On Jan. 27, the United Nations announced it suspended funding for the repair of damaged homes in the Gaza Strip. The UN Refugee and Works Agency said it received only $135 million in pledges for a $720 million program.

“$5.4 billion was pledged at the Cairo conference last October and virtually none of it has reached Gaza,” UNRWA director in the Gaza Strip, Robert Turner, said. “This is distressing and unacceptable.”

The tax program was decided amid delays in pledges of hundreds of millions of dollars by such Hamas supporters as Qatar and Turkey. The sources said pressure by Egypt and Saudi Arabia as well as the sharp decline in crude oil prices blocked some $400 million from arriving in the Gaza Strip.

“The failure to pay the salaries of the public workers in Gaza is a real crime, which the consensus government commits against the Palestinian public in Gaza,” Hamas spokesman Sami Abu Zuhri said. “The failure to pay the salaries of Gaza public workers is a mere political blackmail and punishment.”

Hamas has been under pressure from up to 50,000 civil servants dismissed by the return of the Palestinian Authority. Instead, the PA has restored the positions of thousands of Fatah members ousted in the Hamas coup in 2007.

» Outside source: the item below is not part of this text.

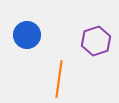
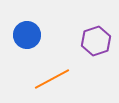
orange line: moved 7 px left; rotated 54 degrees clockwise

“We urge all the international concerned parties to intervene with immediate effect to prevent the situation reaching the stage of explosion.” Palestinian Legislative Council chairman Ahmed Baher, a Hamas member, said.

In an analysis on Jan. 24, the Hamas daily Al Resala said the failure to pay government salaries sparked a decline of support for the new Fatah-Hamas government. The newspaper also asserted that opponents were trying to “consume Hamas financially.” Still, Hamas was not expected to return to its former government.

“PA President Mahmoud Abbas is betting that Hamas will lose its temper and launch a thoughtless revolution,” Yehya Mussa, a senior Hamas political operative, said.